What especially interested me about the film was the aspect of how the Mormon church dealt with Steve Smith's homosexuality. He was "disciplined" several times because he could not honestly say he wasn't gay. He had to go through the JW-like judicial hearings and admit his sins, show repentence and ask for forgiveness. At the end he had to lie to his bishop and tell him that he no longer considered himself gay, just so he wouldn't get excommunicated and would be able to participate in the church. It was painful to see what the loss of this man's faith and the way his church abadoned him made his guilt and pain much worse. The youngest son expressed his anger at the church for the way it treated his father.

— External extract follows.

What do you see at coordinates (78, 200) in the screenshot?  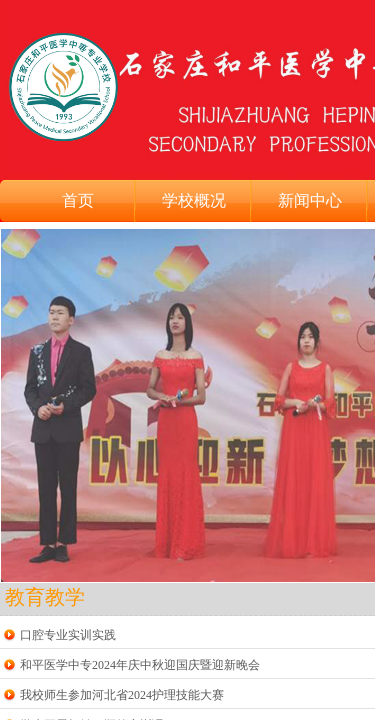 I see `首页` at bounding box center [78, 200].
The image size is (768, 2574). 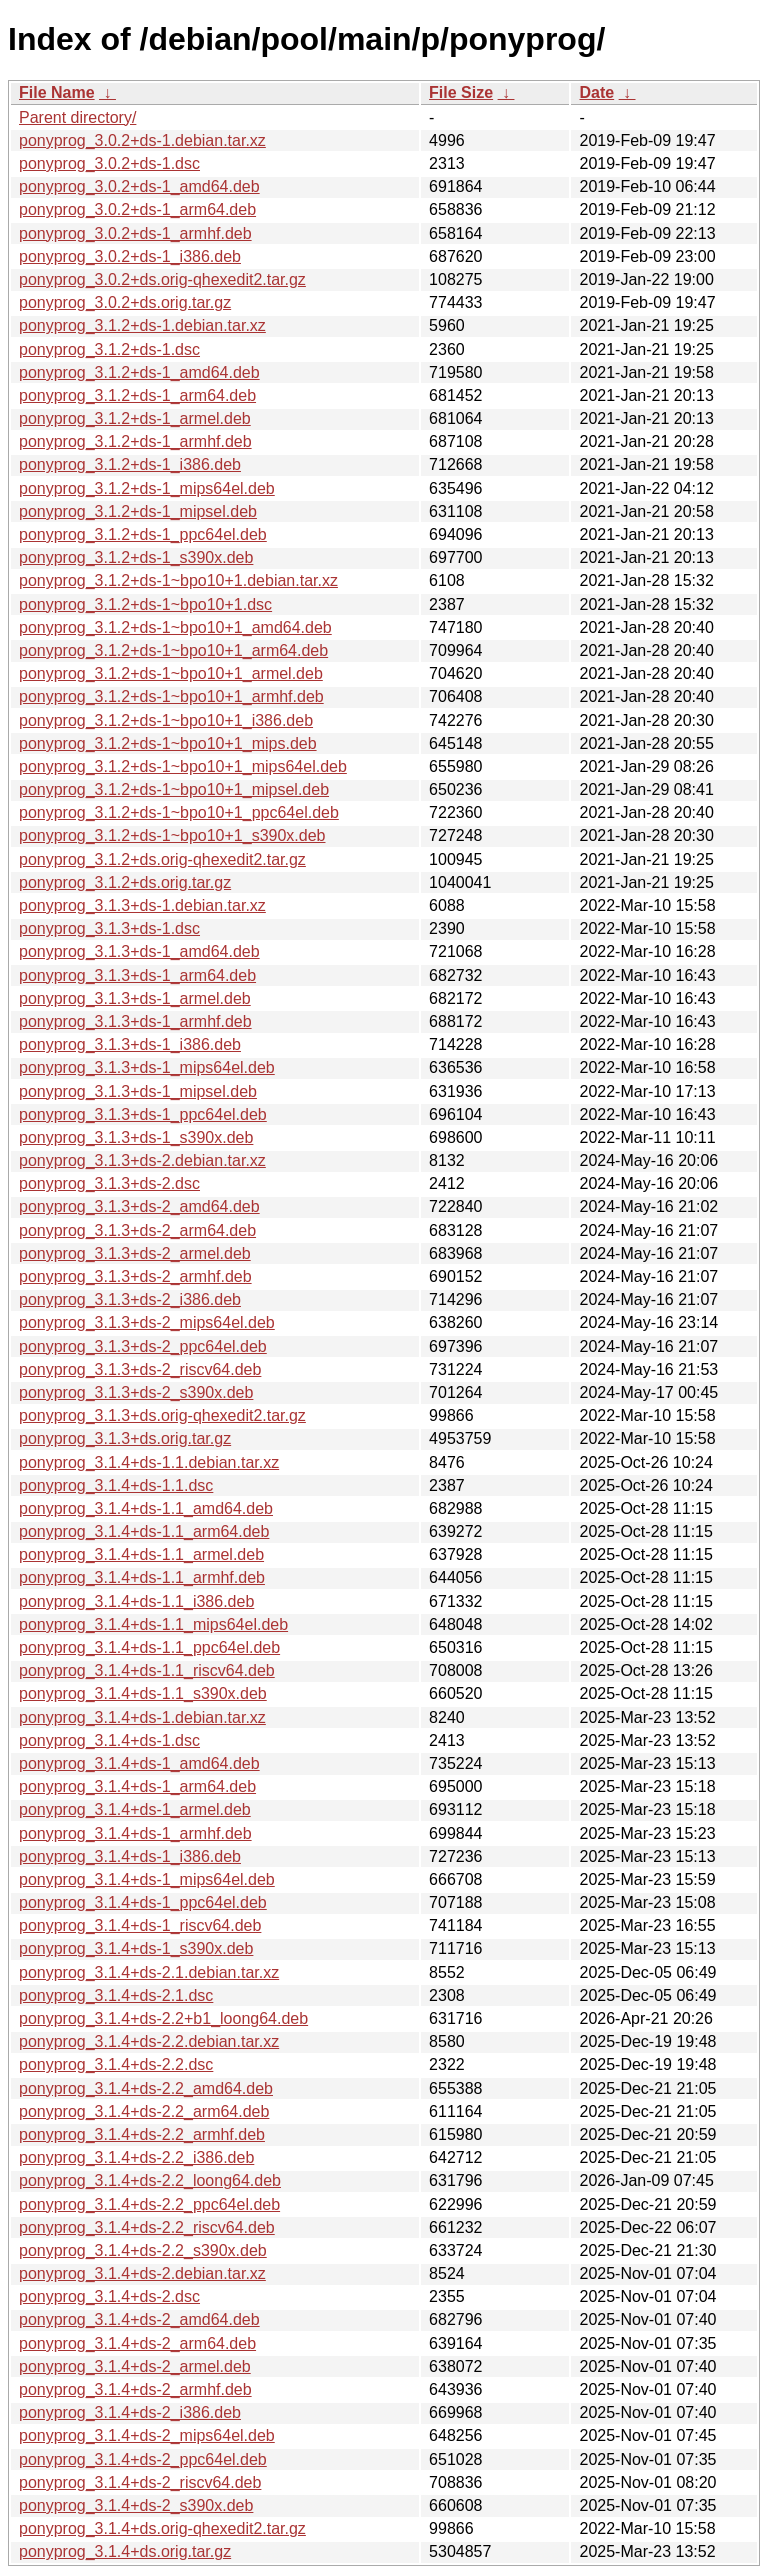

In the end, it was a remarkable essay on the love and forgiveness this family was able to show. I admire the family for the way they handled the difficult situation (they even marched in a Gay Pride parade--in SLC, no less). I wonder how many JW families could show as much love and tolerance. The greatest tragedy is how these churches--the JWs and Mormons among them--force people to live false lives. I had a discussion with several people about this on the POV discussion board. They couldn't understand how any of this could be the Mormon Church's fault, but if the church wasn't so intolerant, this man wouldn't have tried so hard to deny what he was and the story could have turned out quite different. (Of course, these people don't know what it's like to be raised in a religion that brainwashes you the way the dubs and Mormons do. They made some rather stupid statements about how if he didn't agree with the church's teachings he shouldn't have been a Mormon in the first place--like he had a choice.) It's too bad that religion, which is supposed to be all about love, can be so unloving to those who don't fit the mold.
PBS will surely air the program again. If you didn't get to see it this time, I highly recommend you try to catch it when it airs again.